Yes, I was living part of my life through her. I saw her wonderful qualities, admired them and never saw them in myself. But she saw them in me. Now, through her, I can start to live them for myself. She’d encourage me just like she always did, with a gentle nudge of her nose.

Her name was Heather.

Seventeen years ago, she arrived into my family. She was a baby, all cute and fuzzy and sweet. I have to say that other than my own human babies, nothing is cuter than a golden retriever or poodle pup. They are just adorable. She was the cutest.

At the time, I had two small children ages 2 and 5. It was no small task to juggle the needs of all three little ones. They all needed time, attention, love and guidance. They needed to listen, learn and share. I needed to teach them all many things, sometimes all at once. It was hectic and stressful and there were times when I didn’t know if I was going to make it through.

One particular time, Heather and I had been training and she’d gotten cranky. I had to give her a time out. After I’d had my ‘time out’, too, I went to her and sat down on the floor. She climbed into my lap and as I began to cry, she licked away my tears. I reached out, hugged her and told her I didn’t know if I was up to the challenge. I was trying but I was tired and frustrated and I told her that maybe she’d be better off with someone else. Her answer was to snuggle closer to me, put her nose on my shoulder and sigh. In spite of the very bad day, I knew that we would make it through together.

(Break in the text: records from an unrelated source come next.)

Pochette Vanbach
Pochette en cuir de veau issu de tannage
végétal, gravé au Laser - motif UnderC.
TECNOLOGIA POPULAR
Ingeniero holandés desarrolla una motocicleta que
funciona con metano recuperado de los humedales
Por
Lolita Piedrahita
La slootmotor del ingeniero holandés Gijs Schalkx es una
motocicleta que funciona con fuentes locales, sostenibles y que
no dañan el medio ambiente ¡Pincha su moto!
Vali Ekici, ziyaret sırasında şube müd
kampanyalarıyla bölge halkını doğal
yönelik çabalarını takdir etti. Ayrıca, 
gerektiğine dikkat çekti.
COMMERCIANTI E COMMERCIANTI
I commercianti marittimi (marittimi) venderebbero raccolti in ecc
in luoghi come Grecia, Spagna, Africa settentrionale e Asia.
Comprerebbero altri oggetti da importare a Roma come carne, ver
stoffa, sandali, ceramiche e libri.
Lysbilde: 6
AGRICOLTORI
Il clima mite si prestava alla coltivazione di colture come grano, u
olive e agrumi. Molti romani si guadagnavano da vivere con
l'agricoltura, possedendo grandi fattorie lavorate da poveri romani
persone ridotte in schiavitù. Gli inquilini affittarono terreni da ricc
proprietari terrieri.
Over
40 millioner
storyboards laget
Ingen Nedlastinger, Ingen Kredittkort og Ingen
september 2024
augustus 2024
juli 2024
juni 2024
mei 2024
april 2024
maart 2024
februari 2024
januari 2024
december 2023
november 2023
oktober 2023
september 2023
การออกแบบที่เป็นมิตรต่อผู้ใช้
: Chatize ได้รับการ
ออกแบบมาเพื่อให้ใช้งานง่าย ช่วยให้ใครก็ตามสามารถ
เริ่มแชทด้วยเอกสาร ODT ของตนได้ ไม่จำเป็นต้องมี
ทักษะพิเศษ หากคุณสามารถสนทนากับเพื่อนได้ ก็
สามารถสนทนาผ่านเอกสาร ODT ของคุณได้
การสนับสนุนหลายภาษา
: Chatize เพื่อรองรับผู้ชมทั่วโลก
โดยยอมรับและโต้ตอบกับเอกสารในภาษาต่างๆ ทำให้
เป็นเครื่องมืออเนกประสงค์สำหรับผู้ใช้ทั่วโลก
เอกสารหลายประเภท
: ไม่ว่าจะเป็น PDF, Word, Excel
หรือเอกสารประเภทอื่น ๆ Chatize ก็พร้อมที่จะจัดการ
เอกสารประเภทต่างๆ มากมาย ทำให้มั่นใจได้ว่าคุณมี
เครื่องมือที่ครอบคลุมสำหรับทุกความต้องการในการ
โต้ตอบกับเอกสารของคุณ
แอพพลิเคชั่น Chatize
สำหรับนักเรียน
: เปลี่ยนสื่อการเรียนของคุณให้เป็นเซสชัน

Lately, I could see she was tired, in great pain and frustrated then it was my turn to be there for her. And so, I snuggled close to her, put my nose on her shoulder and patted her softly and listened to her sigh a last goodbye knowing we made it through together to the end.

She was my golden retriever friend for 17 years. She would be proud to see me retrieve the enthusiasm, calm strength, true presence, determination, persistence, trust, intuition, true knowledge and love from her life.